Apple Pie Pound Cake Trifle
I was asked to make an apple dessert for an early Thanksgiving meal and I wanted to make something more than just Apple Pie. So I made a trifle using my Cream Cheese Pound Cake recipe and parts of Mountain Mama Cooks Apple Pie Trifle
Half a cream cheese pound cake, cut into bite size pieces (recipe link above)
6 apples, peeled and sliced (any crisp apple variety will work)

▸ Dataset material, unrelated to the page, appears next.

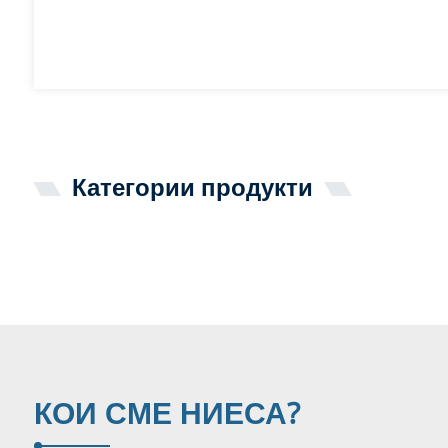
Категории продукти
КОИ СМЕ НИЕ
СА?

3 tablespoons unsalted butter
1/2 cup Dixie Crystals Light Brown Sugar
1/2 teaspoon ground cinnamon
1 package (8 oz) cream cheese, room temperature
1 teaspoon pure vanilla extract
1 cup heavy whipping cream, whipped
1. In a large saute pan, heat 3 tablespoons butter over medium heat. Add sliced apples, brown sugar, and ground cinnamon.
2. Sauté apples for 5-6 minutes, stirring occasionally, just until apples are warmed through and butter and brown sugar have come together to create a nice, golden, caramel-like sauce. Remove from heat and let apple mixture cool completely.
3. In a mixing bowl, beat cream cheese, 1 cup granulated sugar, and vanilla until smooth. Fold in whipped cream. Make sure the cream has been whipped before folding in.
4. In a medium-sized glass bowl or 6-8 mason jars, assemble the trifle. Start with a layer of pound cake pieces. Spread evenly on base of jar or bowl. Then spread 1/3 of cream cheese mixture. Top with 1/3 of sautéed apples and caramel sauce. Repeat until you have 3 layers. Finish with a dollop of whipped cream (if desired). Serve chilled or slightly colder than room temperature.
Add a cute and festive square of fabric to the lid for a fun presentation.